Q: Was there any part of you that considered something other than coaching?

A: I always wanted to be part of a team. I always wanted to be in a gym. I wasn’t sure the capacity — high school coach, college, NBA, front office, whatever. I just wanted to be a part of a team, and when I became a high school coach in college I got them, but I just knew I wanted to be around it.

A: New Mexico fans think their program is bigger than it actually is. Having coached on the national stage, what is UNM’s reputation out there, and the Mountain West’s for that matter?

A: I would say every program thinks they’re bigger than what they actually are. I think that’s a human-nature way, to be self-absorbed and be in your own world, right? So that’s normal. … I know one thing; New Mexico, when I had an opportunity to pursue it, I knew it was an unbelievable fan base that cared. That’s very, very important. If you want to win championships, you need that. … The perception of the Mountain West is really good. You had four teams, I believe, play in the postseason this year. Well, two of the programs that have been traditionally great have been New Mexico and UNLV, and they were down. So I think you’ve got a lot of programs, some really cool venues. I’m excited to recruit to it, I’m excited to compete in it.

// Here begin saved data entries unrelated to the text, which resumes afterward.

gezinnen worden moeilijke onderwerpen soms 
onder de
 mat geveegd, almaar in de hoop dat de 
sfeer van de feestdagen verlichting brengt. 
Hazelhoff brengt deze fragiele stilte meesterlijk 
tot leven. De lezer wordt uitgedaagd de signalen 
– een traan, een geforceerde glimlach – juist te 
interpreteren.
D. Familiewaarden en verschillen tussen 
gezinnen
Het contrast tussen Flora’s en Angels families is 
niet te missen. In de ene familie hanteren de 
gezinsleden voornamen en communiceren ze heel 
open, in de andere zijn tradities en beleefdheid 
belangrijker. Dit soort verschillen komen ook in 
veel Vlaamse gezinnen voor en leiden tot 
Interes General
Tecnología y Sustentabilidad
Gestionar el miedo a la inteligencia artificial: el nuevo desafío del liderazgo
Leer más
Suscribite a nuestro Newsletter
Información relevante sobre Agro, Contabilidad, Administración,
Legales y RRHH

Q: Since you mentioned UNLV, rumors have again surfaced that a guy named Rick Pitino might leave his post at Iona to fill the Rebels’ coaching vacancy. Any chance we might see a Pitino vs. Pitino matchup twice a year from now on?

A: Yeah, I think that’s a lot of internet rumors. I think that he’s really, really excited to be at Iona. He’s at a different stage in his life. I don’t think media people and fans and the least-reputable news thing in the world, which is Twitter, understand the true story. He’s really happy to be in New York and I don’t see him leaving anytime soon.

Q: Your uncle, Bill Minardi, died in the 9/11 attacks on the World Trade Center. You were still a teenager when that happened. What impact did that have on your life?

A: That was hard. Sometimes, as a coach, when you lose a game you think that it’s the end of the world. It’s not. I hope as you guys get to know me that I’ve got a really good perspective about this. My uncle Bill was like a second father to me. I was at Providence College at the time, a freshman, and turned on the news. Terrorist attack never really came to mind then. But, yes, very challenging. His kids and us growing up, we vacationed together. … I think more than anything it taught me to appreciate the people that you love around because you never know. It was a horrible reminder to live for today.

Q: This year’s Lobos were mentally and physically broken by the coronavirus pandemic. They lived on the road for all but a few days this season, never getting a taste of playing in The Pit. Other than getting games back home next year, how is that fixed?

A: These kids have been through a lot. Even my team at Minnesota, we got hit with COVID, about 80 percent of our team got hit before the season but not during the season. We only had one game postponed, but I know the mental toll it took on them. … Yes, this team [the Lobos] won two games in the league and that’s a lot to go through, but these kids lost their coaching staff that recruited them, they dealt with COVID. It’s very important the next few weeks to take the basketball part out of it and just get to know them.

Q: Coaches in the past have identified two major problems with recruiting to New Mexico: Population (or lack thereof) and location. Our state doesn’t produce a lot of Division I talent and we’re 450 miles from the nearest big city, Denver. They’re issues you can’t do anything about, so how do you get around them?

A: You’re going to have to recruit nationally, and you’re going to have to recruit places that make sense. California makes sense. Arizona makes sense. Colorado makes sense. Texas makes sense. Nevada makes sense. We’re going to have to live in those areas. The biggest key is we have a lot to sell when you get here. Me, I hadn’t spent a lot of time here. Recruiting visits are usually 48 hours. I’ve been here 48 hours and I’m in love with it already. I know once we get them here they’ll love it as well.